Между тем я и в этом году продолжал свою подготовку в области каббалистики и еврейской философии. Это был единственный раз, когда я был зачислен в берлинскую Высшую школу иудаики, которая функционировала по сути как либеральная раввинская семинария, чей преподавательский состав был сформирован из известных учёных того времени, таких как Эдуард Банет, Гарри Торчинер (Тур-Синай), Лео Бек, Юлиус Гутман и Исмар Эльбоген. Но я пошёл туда лишь затем, чтобы послушать курс Гутмана по книге Хасдая Крескаса «Свет Господень»[178]
. Это были очень интересные занятия, причём как для преподавателей, так и для студентов. Гутман как философ отличался образцовой ясностью изложения и всеобъемлюще-строгим анализом проблематики, возникающей при работе с весьма глубоким философским текстом, к тому же искажённым при печати. Его аналитические выкладки так и побуждали к размышлению и вызывали оживлённую дискуссию среди студентов. Я никогда, ни прежде, ни впоследствии не встречал столь прекрасно скомпонованной аудитории. Там присутствовали Фриц Ицхак Бер, Давид Хартвиг Банет, Цви Войславский, Хаим Бородянский (Бар-Даян), Фриц Бамбергер и другие молодые люди, впоследствии сделавшие себе имя в иудаике или еврейской литературе. Было видно, что наш преподаватель получал удовольствие от общения с этой изысканной публикой и ему отвечали тем же. Юлиус Гутман был почти двадцатью годами старше меня, а через десять лет мы стали коллегами на факультете иудейской философии и каббалы Еврейского университета, и я стал уважать и любить его как прекрасного учёного, скромного и набожного человека.Титульный лист книги Бахир, переведённой на немецкий язык Г. Шолемом и с его же комментариями. Отпечатано в типографии Артура Шолема, 1923
Стремясь углубить свои познания в еврейской литературе, я проводил бесконечные часы, преимущественно ночные, в замечательной библиотеке Мозеса Маркса, шурина Агнона.
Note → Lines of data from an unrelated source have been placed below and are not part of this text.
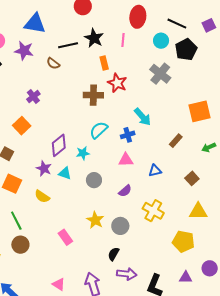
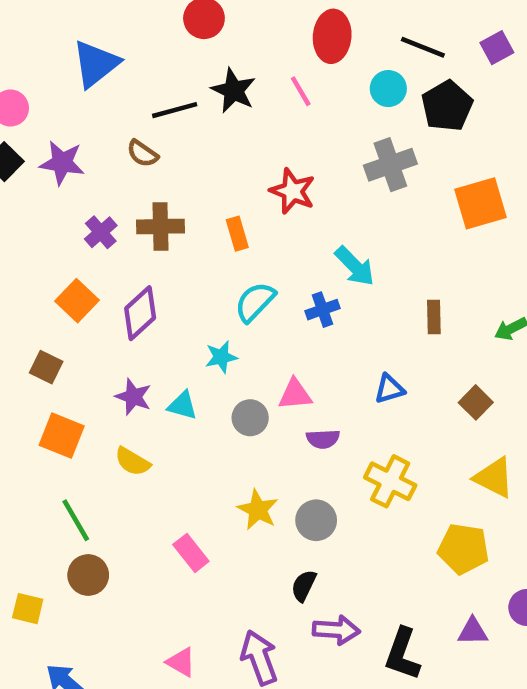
blue triangle: (35, 24) -> (96, 64), turned -45
pink line: (123, 40) -> (301, 91), turned -32
purple star: (24, 51) -> (62, 163), moved
orange rectangle: (104, 63) -> (237, 234), moved
gray cross: (160, 74) -> (390, 165), turned 35
brown cross: (93, 95) -> (161, 226), moved
orange square: (200, 111) -> (480, 203), moved
brown rectangle: (176, 141) -> (434, 317), turned -40
purple diamond: (59, 145) -> (140, 313), moved
pink triangle: (126, 160) -> (295, 394), moved
purple semicircle: (125, 191) -> (323, 439), turned 40
yellow triangle: (198, 211) -> (494, 478), turned 30

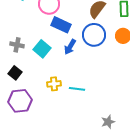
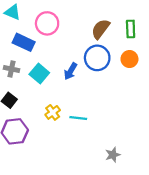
blue rectangle: (61, 25) -> (24, 42), moved
yellow cross: (54, 84) -> (53, 112), turned -32

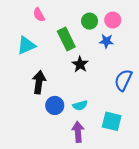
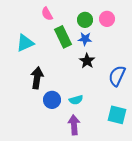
pink semicircle: (39, 15) -> (47, 14), moved
blue star: (106, 41) -> (85, 39), moved
black star: (80, 64) -> (87, 61), moved
cyan square: (112, 121) -> (117, 115), moved

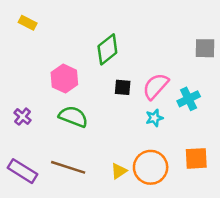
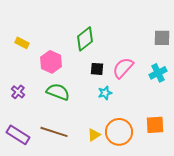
yellow rectangle: (28, 23) -> (22, 43), moved
cyan cross: (189, 99) -> (158, 73), moved
cyan star: (154, 118) -> (105, 93), moved

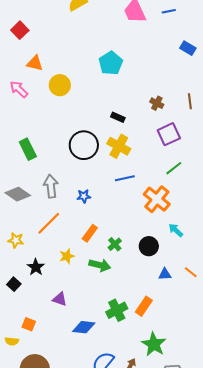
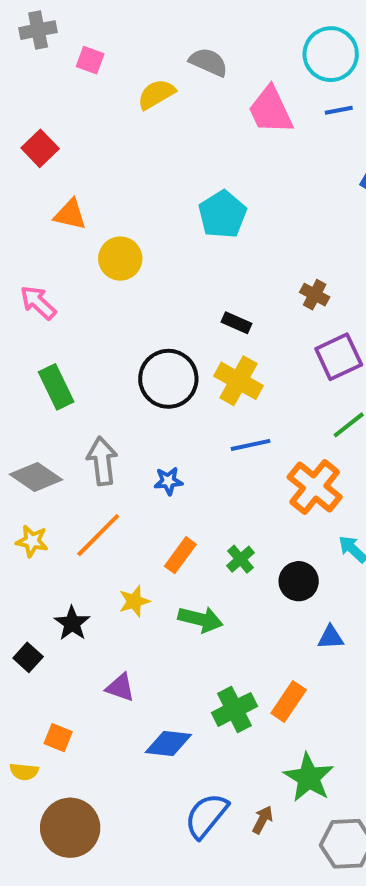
pink arrow: (19, 89) -> (38, 303), moved
yellow star: (16, 240) -> (32, 541), moved
green cross: (115, 244) -> (241, 559), moved

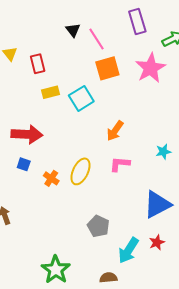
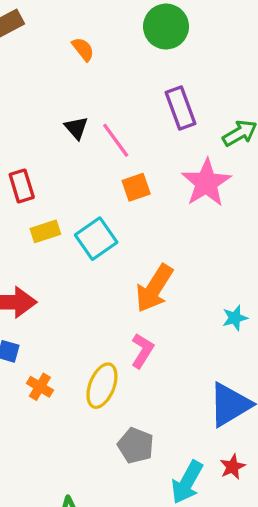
orange square: (107, 68) -> (136, 187), size x0.7
orange arrow: (115, 131) -> (154, 288), size x1.4
pink L-shape: (120, 164) -> (142, 351), moved, turned 120
yellow ellipse: (80, 171) -> (102, 386), moved
orange cross: (51, 178) -> (40, 387), moved

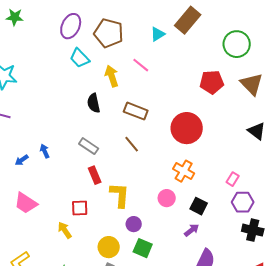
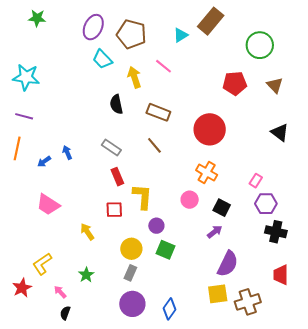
brown triangle: (252, 84) -> (275, 85), size x0.7
red square: (80, 208) -> (114, 210), moved

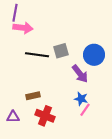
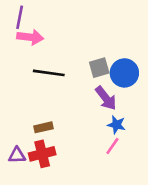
gray square: (61, 51) -> (99, 68), moved
blue star: (81, 99) -> (116, 125), moved
red cross: (45, 116) -> (42, 154), moved, turned -36

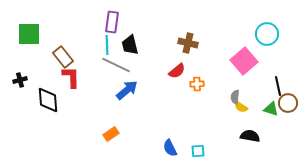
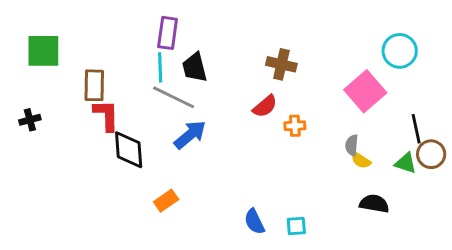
brown rectangle: (63, 57) -> (94, 85), turned 40
black diamond: (48, 100) -> (129, 150), moved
С ним я познакомился по возвращении из Швейцарии. Это был необычный человек, совладелец текстильной компании на площади Шпиттельмаркт, но сердце его оставалось не там, а тянулось к еврейской типографии и библиографии, хотя он едва ли мог понять содержание книг, о которых заботился с такой преданностью и любовью, и которые были прекрасно переплетены самым лучшим переплётчиком Берлина. (Образ этого книгопродавца представлялся Агнону, когда он писал свой рассказ «История книжника Азриэля Моше».) Маркс среди многих других пал жертвой пагубной иллюзии, порождённой инфляцией: он полагал себя очень богатым, тогда как на самом деле потерял всё. Он был весьма щепетилен, легко раним и при этом обладал решимостью и яркостью иудейского чувства.
Порвав с ортодоксией, он примкнул к сионизму. Но в нём была также немалая примесь прусского характера. Я знал ещё нескольких человек подобного типа, в том числе среди выходцев из Германии, однако Маркс был самым ярким его воплощением. Мы часто ездили с ним на верхнем ярусе автобуса от его бюро, расположенного на Шпиттельмаркт, недалеко от нашей квартиры, до Хельмштедтер штрассе, что рядом с Байеришер Платц. Там мы закусывали, и с 7 вечера до 7 утра я проводил в его библиотеке, где заворожённо один за другим просматривал многие тысячи томов.